Proton Affinity and Conformational Integrity of a 24-Atom Triazine Macrocycle across Physiologically Relevant pH.

For 24-atom triazine macrocycles, protonation of the heterocycle leads to a rigid, folded structure presenting a network of hydrogen bonds. These molecules derive from dynamic covalent chemistry wherein triazine monomers bearing a protected hydrazine group and acetal tethered by the amino acid dimerize quantitatively in an acidic solution. Here, lysine is used, and the product is a tetracation. The primary amines of the lysine side chains do not interfere with quantitative yields of the desired bis(hydrazone) at concentrations of 5-125 mg/mL. Mathematical modeling of data derived from titration experiments of the macrocycle reveals that the p K a values of the protonated triazines are 5.6 and 6.7. Changes in chemical shifts of resonances in the 1 H NMR spectra corroborate these values and further support assignment of the protonation sites.

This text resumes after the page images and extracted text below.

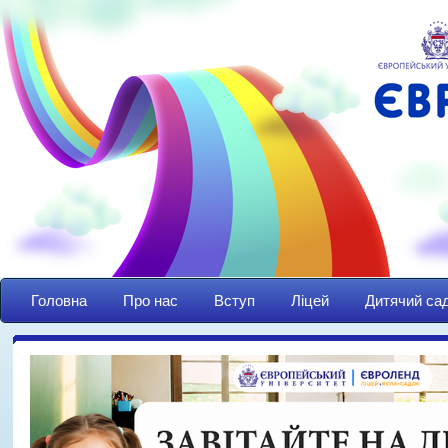
Головна
Про нас
Вступ
Ліцей
Дитячий са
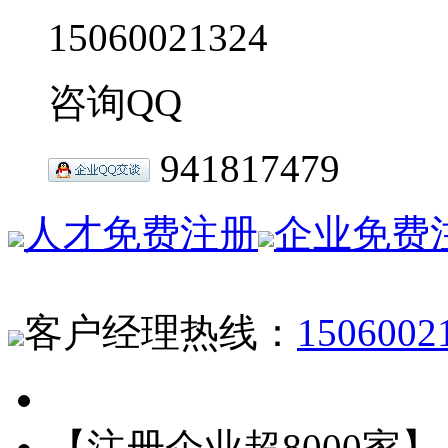
15060021324
咨询QQ
941817479
人才免费注册
企业免费
客户经理热线：
1506002
【注册企业超8000家】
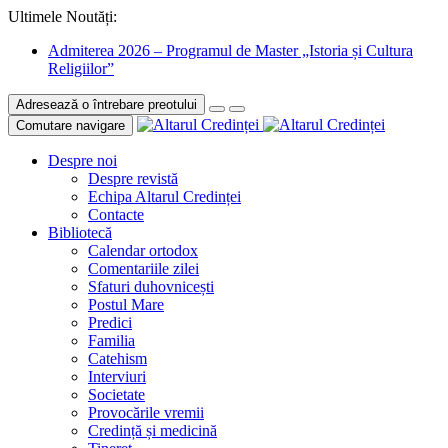
Ultimele Noutăți:
Admiterea 2026 – Programul de Master „Istoria și Cultura
Religiilor”
Adresează o întrebare preotului
Comutare navigare
Despre noi
Despre revistă
Echipa Altarul Credinței
Contacte
Bibliotecă
Calendar ortodox
Comentariile zilei
Sfaturi duhovnicești
Postul Mare
Predici
Familia
Catehism
Interviuri
Societate
Provocările vremii
Credință și medicină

The p K a values of the lysine side chains are consistent with expectation. Upon deprotonation, the macrocycle enjoys greater conformational freedom as evident from the broadening of resonances in the 1 H and 13 C NMR spectra indicative of dynamic motion on the NMR time scale and the appearance of additional conformations at room temperature. While well-tempered metadynamics suggests only a modest difference in accessible conformational footprints of the protonated and deprotonated macrocycles, the shift in conformation(s) supports the stabilizing role that the protons adopt in the hydrogen-bonded network.